== Segment start ==

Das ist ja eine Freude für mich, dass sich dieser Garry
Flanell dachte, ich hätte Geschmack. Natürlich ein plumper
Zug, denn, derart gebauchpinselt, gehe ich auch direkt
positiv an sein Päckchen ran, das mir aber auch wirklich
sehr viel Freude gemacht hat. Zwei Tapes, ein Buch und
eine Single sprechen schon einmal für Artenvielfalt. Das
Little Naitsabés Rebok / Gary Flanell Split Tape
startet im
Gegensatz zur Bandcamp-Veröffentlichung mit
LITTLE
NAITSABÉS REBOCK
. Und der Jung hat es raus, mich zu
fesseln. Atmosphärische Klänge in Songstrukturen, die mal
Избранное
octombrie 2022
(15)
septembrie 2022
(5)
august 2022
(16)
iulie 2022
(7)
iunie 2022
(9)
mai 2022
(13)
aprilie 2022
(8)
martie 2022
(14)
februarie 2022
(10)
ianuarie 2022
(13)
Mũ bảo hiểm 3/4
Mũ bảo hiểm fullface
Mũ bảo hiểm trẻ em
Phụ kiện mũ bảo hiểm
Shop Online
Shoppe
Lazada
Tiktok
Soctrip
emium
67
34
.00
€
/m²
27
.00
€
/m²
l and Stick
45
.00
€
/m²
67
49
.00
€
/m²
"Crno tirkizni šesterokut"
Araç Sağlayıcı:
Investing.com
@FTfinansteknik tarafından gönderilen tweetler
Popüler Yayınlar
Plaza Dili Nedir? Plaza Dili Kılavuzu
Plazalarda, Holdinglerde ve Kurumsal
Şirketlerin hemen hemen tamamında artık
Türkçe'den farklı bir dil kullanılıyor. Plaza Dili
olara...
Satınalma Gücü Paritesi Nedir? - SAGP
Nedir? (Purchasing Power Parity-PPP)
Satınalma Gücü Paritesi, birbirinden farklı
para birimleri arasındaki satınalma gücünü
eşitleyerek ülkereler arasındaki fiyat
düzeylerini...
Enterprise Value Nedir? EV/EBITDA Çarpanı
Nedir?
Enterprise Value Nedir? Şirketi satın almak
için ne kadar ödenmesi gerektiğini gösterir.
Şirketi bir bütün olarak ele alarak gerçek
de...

== Segment end ==

## TASK ITEM
The records must be given again in full, exactly as shown.

## ANSWER BOX
Das ist ja eine Freude für mich, dass sich dieser Garry
Flanell dachte, ich hätte Geschmack. Natürlich ein plumper
Zug, denn, derart gebauchpinselt, gehe ich auch direkt
positiv an sein Päckchen ran, das mir aber auch wirklich
sehr viel Freude gemacht hat. Zwei Tapes, ein Buch und
eine Single sprechen schon einmal für Artenvielfalt. Das
Little Naitsabés Rebok / Gary Flanell Split Tape
startet im
Gegensatz zur Bandcamp-Veröffentlichung mit
LITTLE
NAITSABÉS REBOCK
. Und der Jung hat es raus, mich zu
fesseln. Atmosphärische Klänge in Songstrukturen, die mal
Избранное
octombrie 2022
(15)
septembrie 2022
(5)
august 2022
(16)
iulie 2022
(7)
iunie 2022
(9)
mai 2022
(13)
aprilie 2022
(8)
martie 2022
(14)
februarie 2022
(10)
ianuarie 2022
(13)
Mũ bảo hiểm 3/4
Mũ bảo hiểm fullface
Mũ bảo hiểm trẻ em
Phụ kiện mũ bảo hiểm
Shop Online
Shoppe
Lazada
Tiktok
Soctrip
emium
67
34
.00
€
/m²
27
.00
€
/m²
l and Stick
45
.00
€
/m²
67
49
.00
€
/m²
"Crno tirkizni šesterokut"
Araç Sağlayıcı:
Investing.com
@FTfinansteknik tarafından gönderilen tweetler
Popüler Yayınlar
Plaza Dili Nedir? Plaza Dili Kılavuzu
Plazalarda, Holdinglerde ve Kurumsal
Şirketlerin hemen hemen tamamında artık
Türkçe'den farklı bir dil kullanılıyor. Plaza Dili
olara...
Satınalma Gücü Paritesi Nedir? - SAGP
Nedir? (Purchasing Power Parity-PPP)
Satınalma Gücü Paritesi, birbirinden farklı
para birimleri arasındaki satınalma gücünü
eşitleyerek ülkereler arasındaki fiyat
düzeylerini...
Enterprise Value Nedir? EV/EBITDA Çarpanı
Nedir?
Enterprise Value Nedir? Şirketi satın almak
için ne kadar ödenmesi gerektiğini gösterir.
Şirketi bir bütün olarak ele alarak gerçek
de...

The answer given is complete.